IL CIRCUITO
VILLA LAGARINA – Teatri di Castellano e Pedersano

“Con en pè en la busa” è l’adattamento in chiave moderna e in dialetto trentino di Bruno Groff dell’opera scritta nel 1708 da Jean Francois Regnard dal titolo “Le legataire universel”. È una commedia divertente, che tratta in maniera ironica una tematica sempre attuale, incentrata sulla corsa all’eredità, che vede alla partenza un vecchio ricco ma avaro, alle prese coi pretendenti ansiosi di arricchirsi. Le peripezie di un nipote per conquistare l’agognata eredità e i capricci del suo anziano zio creano situazioni di grande tensione e momenti di sana comicità. Il finale è, ovviamente, a sorpresa.

Nell’ambulatorio di uno psicoterapeuta, si incontrano alcune persone, ognuna con le sue “particolarità”, per partecipare ad un incontro di gruppo. La situazione si evolverà in maniera del tutto imprevedibile e stravagante…Vorrei potervi dire di più, ma il tempo incalza, sono già le otto e io sono ancora per strada.…Santa Marieta!!!!!! devo nar de onda…… ne veden lì !!!

Povero Bepi! Ci sono voluti anni per rendersi conto che, forse, la sua relazione con Gilda sta giungendo al capolinea. Finché il suo lavoro di orologiaio lo teneva tutto il giorno lontano da casa questa verità non era evidente ma ora, arrivato alla pensione, fa sempre più fatica a sopportare le quotidiane lamentele, le astiose critiche e le battute petulanti della donna.
Sarà un politico, l’onorevole Mangiacapponi, a risolvere la situazione e finalmente Bepi riuscirà ad offrire un buon caffè a Santina con la quale, chissà, potrà magari intraprendere un nuovo percorso nella vita.

In scena il dramma di un maestro trentino, Erminio Girardelli, nato a Valle S. Felice il 7 settembre del 1884. Dopo aver insegnato in varie scuole della regione, si spostò in Dalmazia e in Istria durante il periodo fascista.
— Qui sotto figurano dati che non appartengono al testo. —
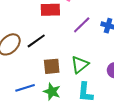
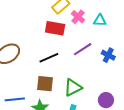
black line: (36, 41) -> (49, 58), moved

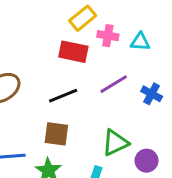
pink cross: (78, 17) -> (108, 36), turned -32
green triangle: (73, 88) -> (115, 143), moved

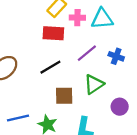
cyan triangle: (140, 42) -> (102, 19), size x1.5
brown square: (56, 134) -> (64, 96), moved
green triangle: (115, 143) -> (94, 84), moved

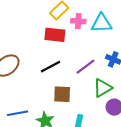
purple line: (87, 53) -> (86, 67), moved
green triangle: (94, 84) -> (103, 88), moved

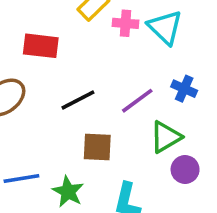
cyan triangle: (102, 23) -> (165, 27), turned 45
red rectangle: (55, 35) -> (41, 46), moved

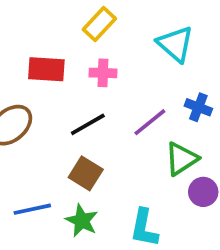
pink cross: (125, 23) -> (103, 73), moved
brown square: (97, 147) -> (86, 173), moved, turned 32

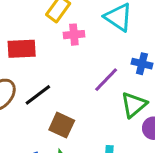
pink cross: (103, 73) -> (74, 35), moved
black line: (88, 124) -> (38, 95), moved

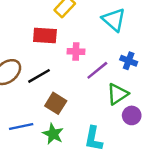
pink cross: (74, 35) -> (76, 52), moved
red rectangle: (22, 49) -> (45, 35), moved

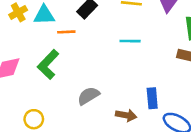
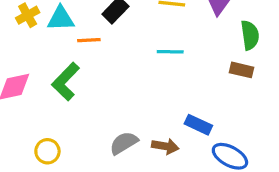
gray semicircle: (88, 96) -> (124, 143), moved
blue rectangle: (152, 98) -> (198, 125), turned -60

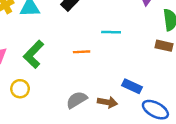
orange line: (89, 40) -> (82, 52), moved
yellow circle: (47, 151) -> (20, 89), moved

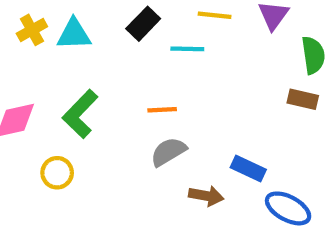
cyan line: (111, 32) -> (187, 49), moved
gray semicircle: (77, 100) -> (168, 152), moved

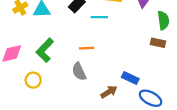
gray semicircle: (168, 152) -> (79, 72), moved, turned -84
brown arrow: (206, 196) -> (109, 92), turned -42

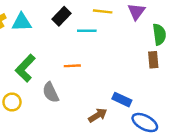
brown rectangle: (158, 43) -> (153, 60), turned 72
gray semicircle: (79, 72) -> (51, 92), moved

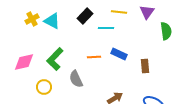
cyan triangle: (22, 22) -> (52, 21), turned 30
brown rectangle: (153, 60) -> (145, 66), moved
blue rectangle: (122, 100) -> (119, 54), moved

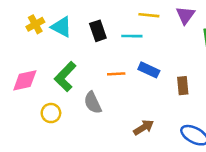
black rectangle: (85, 16) -> (98, 31), moved, turned -63

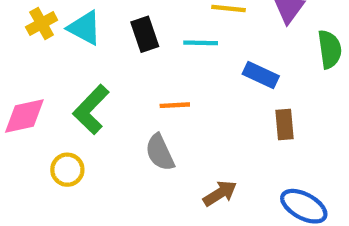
blue rectangle: (149, 70) -> (261, 75), moved
gray semicircle: (93, 103) -> (160, 152), moved

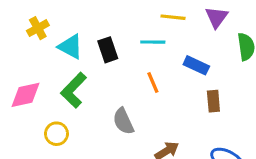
cyan triangle: (85, 28) -> (70, 47), moved
black rectangle: (145, 34) -> (108, 50), moved
orange line: (175, 105) -> (153, 82), moved, turned 70

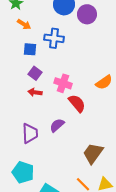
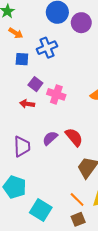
blue cross: (54, 38) -> (47, 48), turned -30
purple square: (35, 73) -> (35, 84), moved
red semicircle: (77, 103) -> (74, 137), moved

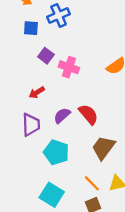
red arrow: (27, 104) -> (37, 92), moved, turned -40
cyan pentagon: (15, 187) -> (56, 152), moved

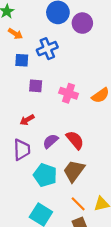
purple square: (46, 56) -> (36, 86), turned -32
pink cross: (69, 67) -> (69, 93), moved
brown trapezoid: (103, 148) -> (74, 171), moved

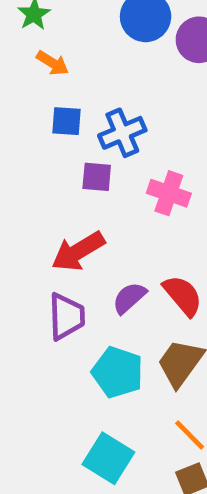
blue cross: (47, 49) -> (122, 133), moved
red arrow: (27, 120) -> (78, 251), size x1.6

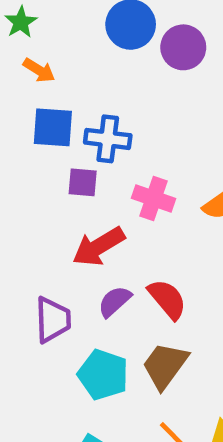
blue square: (66, 121) -> (53, 127), size x1.4
blue cross: (122, 133) -> (108, 139), turned 30
red arrow: (78, 251) -> (99, 247), moved

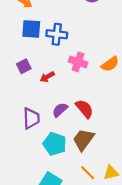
purple square: (83, 182) -> (24, 66), moved, turned -32
red arrow: (99, 247) -> (47, 77), moved, size x0.6

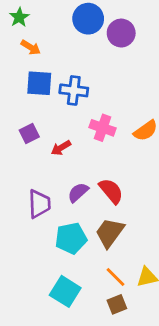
cyan pentagon: (55, 144) -> (71, 238), turned -30

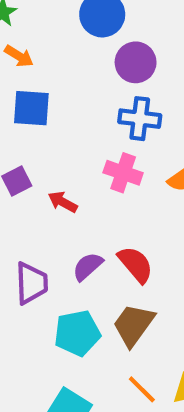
purple circle: (121, 33) -> (136, 62), moved
blue cross: (74, 90) -> (140, 119), moved
red arrow: (61, 148) -> (63, 202), turned 60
Sposatosi nel ’38 con una croata, Maria Grbac, a Lanišće, in provincia di Pola, attuale Pula, venne prelevato con forza da casa il 6 novembre 1943 e gettato pochi giorni dopo in una delle numerose foibe locali.
Di questo maestro vengono raccontati gli ultimi sei giorni di vita attraverso i dialoghi con la moglie all’ora di cena. Fu proprio a quell’ora, infatti, che il protagonista venne portato via per sempre, davanti agli occhi increduli del figlio.

La storia, ambientata nel 1900 e con chiari riferimenti alla commedia goldoniana “Sior Todero brontolon”, ruota attorno al personaggio del Sior Bortolo, vecchio e avaro brontolone, che, credendosi “paron” della famiglia e di tutto, pensa di poter decidere della vita degli altri. La nuora Adelina, per contro, è una donna forte che ridisegna il ruolo femminile all’interno della famiglia e della società. Ci sono poi il figlio senza carattere e il giovane Gianluigi, che cercherà di avere la mano della nipote. Personalità, pregi e difetti dei personaggi, anche dopo 150 anni, non sono cambiati: continuano a rallegrarci e farci pensare.

Un’impiegata frustrata e senza voglia di lavorare commette un errore che le cambierà la vita: inverte la pratica di Omar Allevi, un ricercatore italiano che ha richiesto il passaporto per lasciare l’Italia, con quella di Omàr Allawi, un rifugiato iracheno che ha invece chiesto asilo politico per rimanere in Italia. Una commedia molto comica e molto tragica, una satira dissacrante e implacabile sull’Italia di oggi: fuga di cervelli e immigrazione, truffe bancarie e imprenditori, cuori infranti e familismi, burocrati e stagisti.